Na verdade, não sei se falta uma parte da historia que se preste para contar... Essa última deveria dar sentido as outras, isso só na teoria, na prática não sei, mas é como disse algum filósofo andarilho por aí, e eu acredito nisso: “todo fim é um começo e todo começo é um fim”. É isso que me comprova que Deus escreve torto por linhas certas! Talvez deva contar do começo...

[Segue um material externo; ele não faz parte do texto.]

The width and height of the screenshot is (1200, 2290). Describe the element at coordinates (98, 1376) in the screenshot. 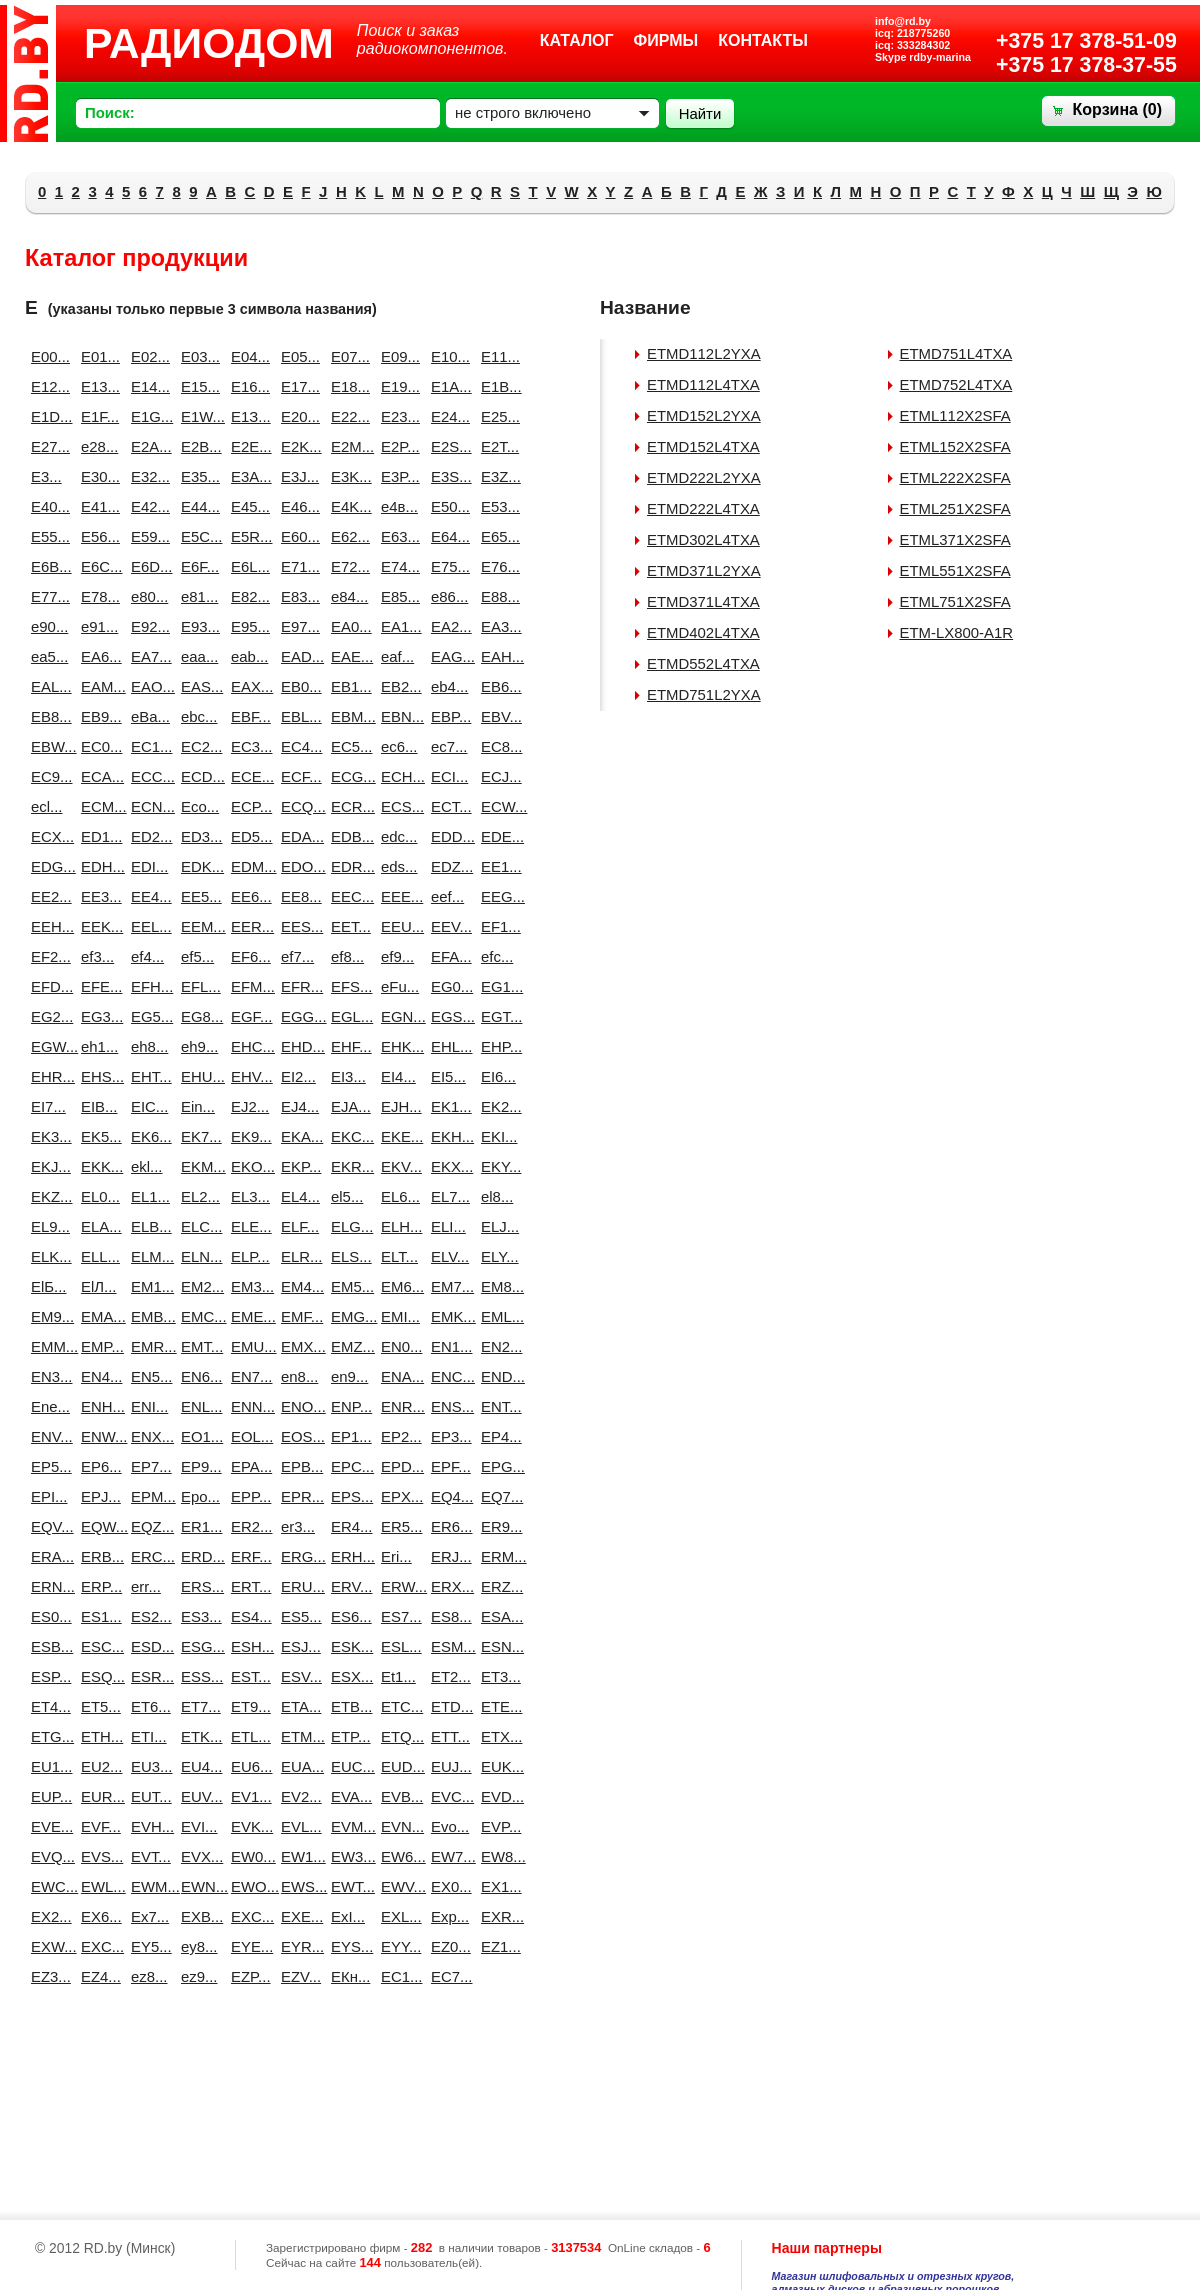

I see `EN4...` at that location.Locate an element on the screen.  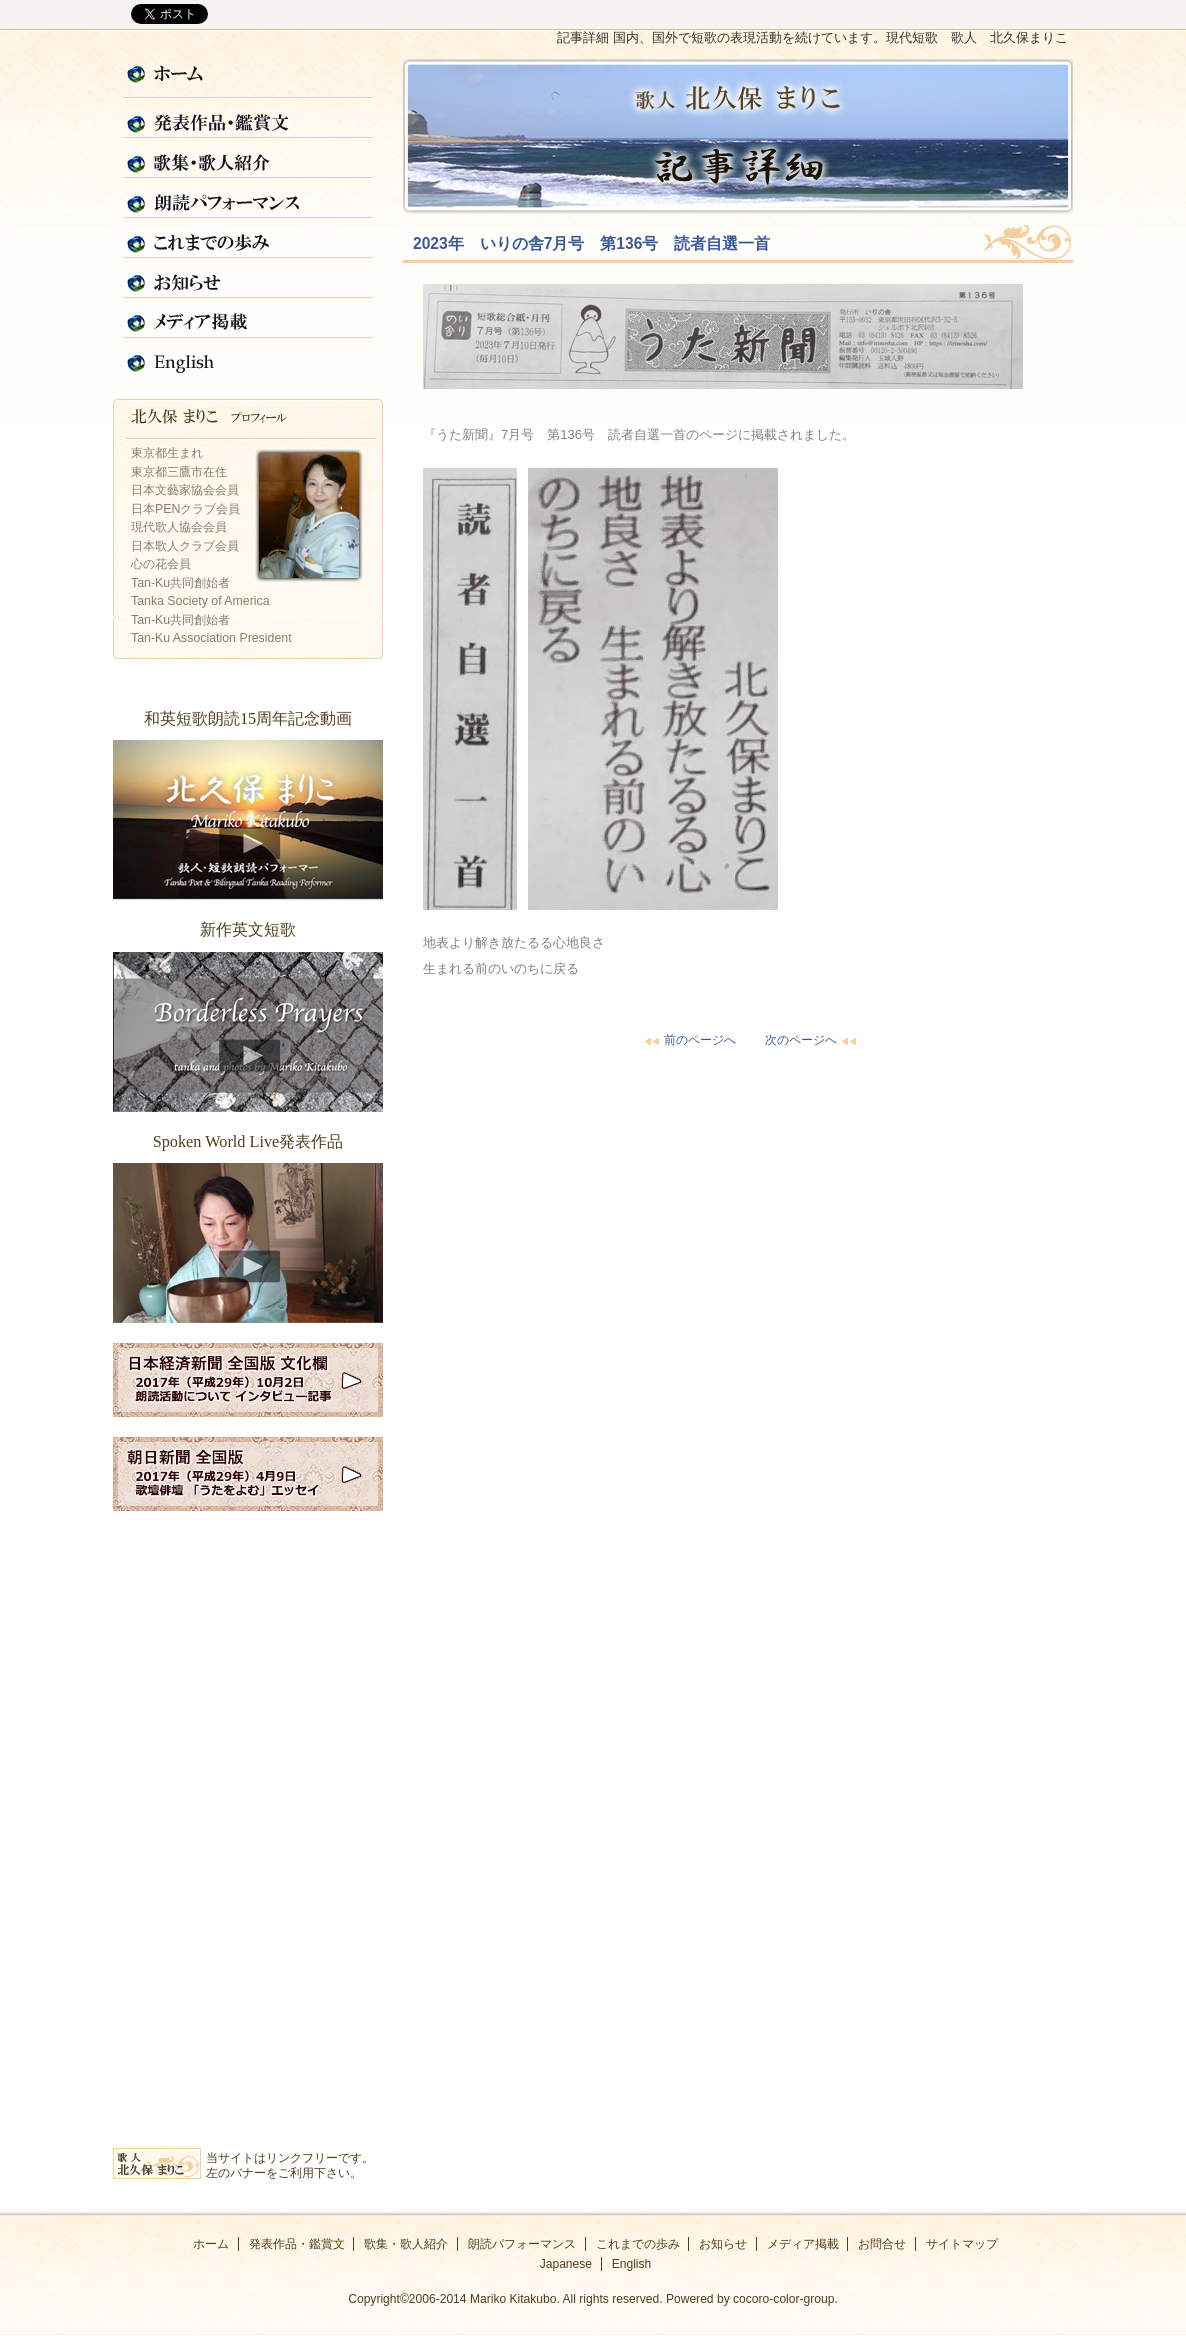
ホーム is located at coordinates (248, 79).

Eu me chamo Rafael. Me conheço bem e talvez esse seja meu problema, mas quando isso acaba me salvando eu acabo me saudando. Bom, digo isso porque, há alguns meses, minha vida mudou radicalmente, já não via meus amigos por falta de tempo, tudo o que eu fazia era tentar estudar. Sim, tentar, não aprendia nada porque, simplesmente, não aceito esses ensinamentos acadêmicos... São frouxos e muito divisórios para mim, é, a ciência deve muito à medicina! Já que todas procuram separar metodologicamente seus objetos de estudo... Ora, vou ser sincero com vocês, acho que não há nada de errado em desmantelar uma coisa para descobrir como ela funciona... eu mesmo já desmontei carrinhos pra tentar entender porque as rodas giram, mas vamos e venhamos, a roda sem o carrinho não faz sentido nenhum pra uma criança, muito menos um carrinho sem rodas... Já pensaram que chato um carrinho sem rodas! Agora pensem numa criança que desmontou um carrinho e agora está tentando brincar com o carrinho sem rodas, mas claro que o carrinho não se mexe, então desesperada a criança vai até o pai e pede pra ele fazer o carrinho andar de novo e o pai todo sossegado pega a roda e o resto do brinquedo e remonta facilmente dizendo: “uma coisa não funciona sem a outra, filho!” e para nossa surpresa feliz o carrinho volta a funcionar, que felicidade! O pai é um gênio que sabe concertar tudo só porque sabe de algo tão simples como “uma coisa não funciona sem a outra, filho!”... não é mesmo? Não sei se ainda há carrinhos, acho que as crianças de hoje desmontam computadores e celulares! Mas isso não vem ao caso...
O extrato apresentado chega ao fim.